Using Chi Squared to Crack Codes

crypto4

This is inspired from the great site,  Practical Cryptography which is a really good resource for code making and code breaking.  One of their articles is about how we can use the Chi Squared test to crack a Caesar Shift code.  Indeed, if you use an online program to crack a Caesar shift, they are probably using this technique (click to enlarge):

crypto

This is the formula that you will be using for Chi Squared.  It looks more complicated than it is.  Say we have the following message (also from Practical Cryptography):

AOLJHLZHYJPWOLYPZVULVMAOLLHYSPLZARUVDUHUKZPTWSLZAJPWOLY ZPAPZHAFWLVMZBIZAPABAPVUJPWOLYPUDOPJOLHJOSLAALYPUAOLWSH PUALEAPZZOPMALKHJLYAHPUUBTILYVMWSHJLZKVDUAOLHSWOHILA

We first work out the frequency of each letter which we do using the Counton site.

crypto2

We next need to work out the expected values for each letter.  To do this we first need the expected percentages for the English language:

crypto3

Then we can count the number of letters in the code we want to crack (162 – again we can use an online tool)

Now, to find the expected number of As in the code we simply do 162 x 0.082 = 13.284.

The actual number of As in the code is 18.

Therefore we can do (13.284-18)2/18  following the formula at the top of the page.

We then do exactly the same for the Bs in the code.  The expected number is 162 x 0.015 = 2.43.  The actual number is 3.
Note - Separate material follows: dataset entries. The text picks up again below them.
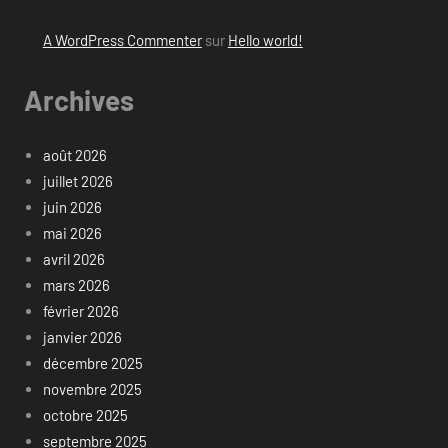
A WordPress Commenter
sur
Hello world!
Archives
août 2026
juillet 2026
juin 2026
mai 2026
avril 2026
mars 2026
février 2026
janvier 2026
décembre 2025
novembre 2025
octobre 2025
septembre 2025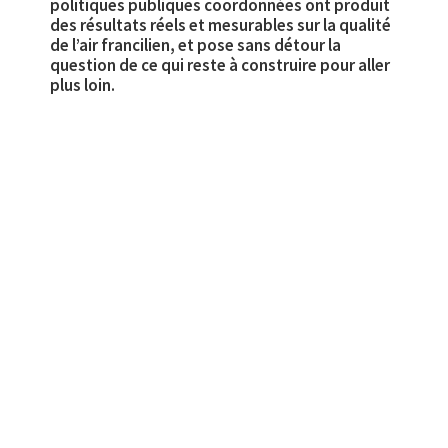
politiques publiques coordonnées ont produit
des résultats réels et mesurables sur la qualité
de l’air francilien, et pose sans détour la
question de ce qui reste à construire pour aller
plus loin.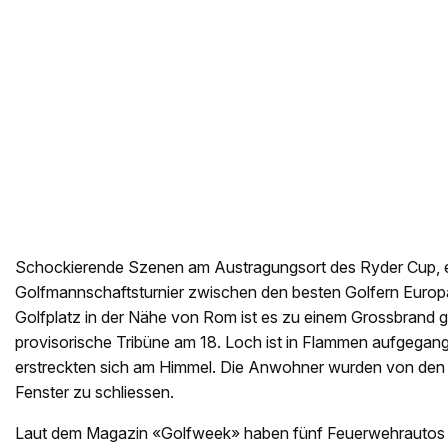
Schockierende Szenen am Austragungsort des Ryder Cup, 
Golfmannschaftsturnier zwischen den besten Golfern Euro
Golfplatz in der Nähe von Rom ist es zu einem Grossbrand
provisorische Tribüne am 18. Loch ist in Flammen aufgega
erstreckten sich am Himmel. Die Anwohner wurden von den 
Fenster zu schliessen.
Laut dem Magazin «Golfweek» haben fünf Feuerwehrautos 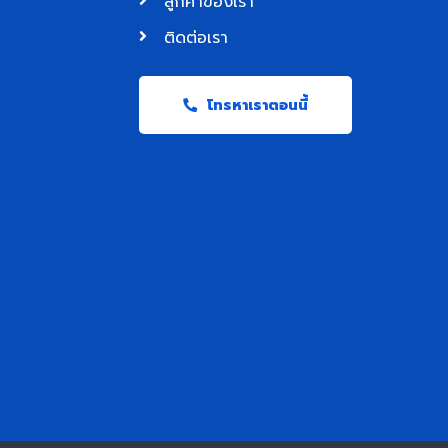
ลูกค้าของเรา
ติดต่อเรา
โทรหาเราตอนนี้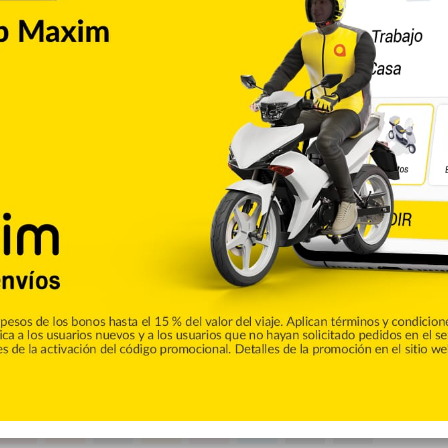
 interpretó a Mónica Fuentes, Ludacris como Tej,
 Johnson como el agente Hobbs, entre otras figuras
ones de grabación, con países como Estados Unidos,
os Árabes Unidos, España, Inglaterra, Cuba y muchos más.
Vin Diesel
Copiar enlace
umblr
Pinterest
Reddit
VKontakte
Odnoklassniki
Pocket
Skype
Compartir por correo electrónico
Imprimir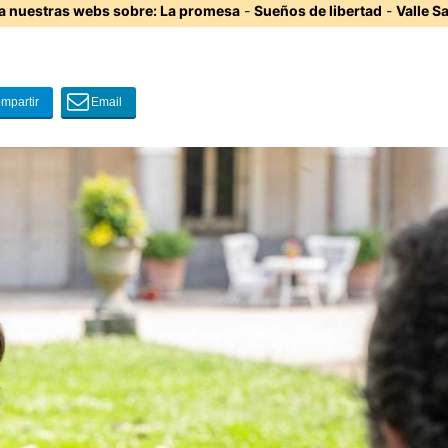
ta nuestras webs sobre:
La promesa
-
Sueños de libertad
-
Valle S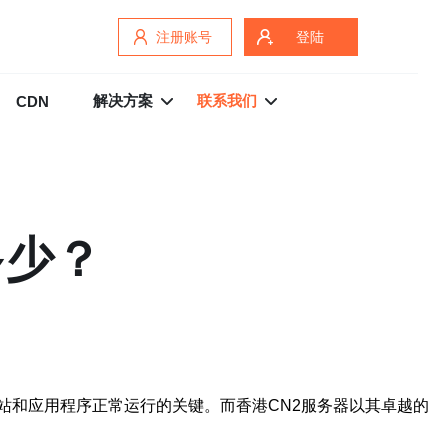
注册账号
登陆
解决方案
联系我们
CDN
多少？
站和应用程序正常运行的关键。而香港CN2服务器以其卓越的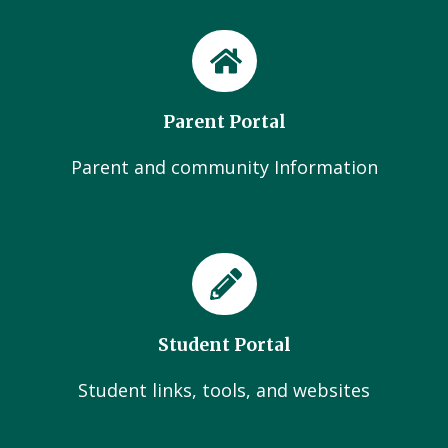
Parent Portal
Parent and community Information
Student Portal
Student links, tools, and websites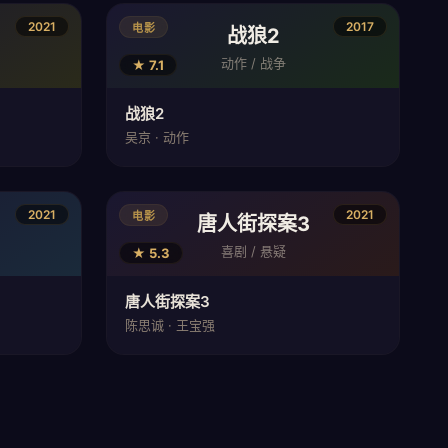
2021
2017
电影
战狼2
动作 / 战争
★ 7.1
战狼2
吴京 · 动作
2021
2021
电影
唐人街探案3
喜剧 / 悬疑
★ 5.3
唐人街探案3
陈思诚 · 王宝强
Therefore we can do (3-2.43)2 /2.43

We do this same method for all the letters A-Z and then add all those numbers together.  This is our Chi Squared statistic.  The lower the value, the closer the 2 distributions are.  If the expected values and the observed values are the same then there will be a chi squared of zero.

If you add all the values together you get a Chi Squared value of ≈1634 – which is quite large!   This is what we would expect – because we already know that the code we have received has letter frequencies quite different to normal English sentences.  Now, what a Caesar Shift decoder can do is shift the received code through all the permutations and then for each one find out the Chi Squared value.  The permutation with the lowest Chi Squared will be the solution.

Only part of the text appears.